Top American fashion label Ralph Lauren recently entered the diversity in horse sport conversation with an advertising campaign highlighting a side of equestrian sport outside the mainstream. The models: alumni and current students of the Philadelphia-based non-profit Work to Ride.
Founded 25 years ago by Lezlie Hiner, Work to Ride is a community outreach program that gives disadvantaged youth an outlet to engage in equestrian sport and learn valuable life skills.
“I think it made a huge impact on our community itself and other communities,” said Work to Ride alumnus Daymar Rosser, 24, who began riding at 5. “It’s a big step for everyone.

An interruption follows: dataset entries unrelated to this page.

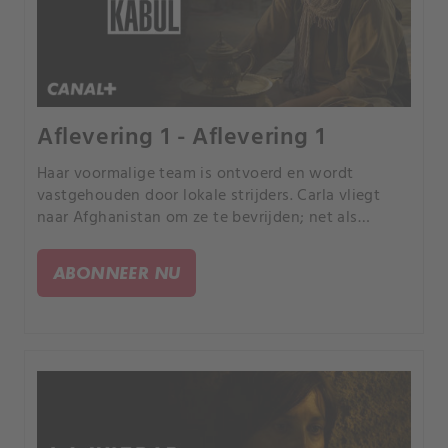
Aflevering 1 - Aflevering 1
Haar voormalige team is ontvoerd en wordt
vastgehouden door lokale strijders. Carla vliegt
naar Afghanistan om ze te bevrijden; net als
iedereen in het Westen is ze verbijsterd over de
plotselinge herovering van Kabul door de Taliban,
ABONNEER NU
waardoor er nog maar een paar uur overblijft voor
de reddingsmissie.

That’s what we look forward to, [making an] impact on our community and show that Ralph Lauren is not just focused on one race or just one color—that’s the best part about it. I think we definitely stood out to a bunch of people and changed a lot of people’s mindset. It was able to put us in a spotlight, which was amazing.”
Sean Burke, manager of Polo marketing and men’s design at Polo Ralph Lauren, contacted Rosser’s brother Kareem Rosser and Hiner about partnering with the organization. In addition to the campaign, Ralph Lauren founded a grant that will aid Work to Ride high school athletes with college expenses.
“[Sean] knew what polo was and how the sport works, and he found out what Work to Ride was, and he thought it was a good idea to make a campaign out of it,” said Daymar. “I think he did an amazing job on it, and he realized what opportunity he would get out of it and what opportunity he would give us by doing so.
“I would say that myself and my family are truly blessed that we had the opportunity to be apart of Work to Ride; it’s been amazing to us,” he added. “A lot of kids in the city don’t realize that that program is out there. It keeps a lot of kids away from the streets and doing bad things because of Lezlie and who she is; she wants the kids to do well and succeed in life. So, when the kids come up to the barn, it’s all they have, and it’s hard for them to go back home because they don’t want to be a part of the other life that they grew up in. Being around the horses and being around good people every day gets your mind off the bad stuff. When you’re growing up in such a hard community, you have the horse to go back to and enjoy yourself and ease your mind from the things going on at home.”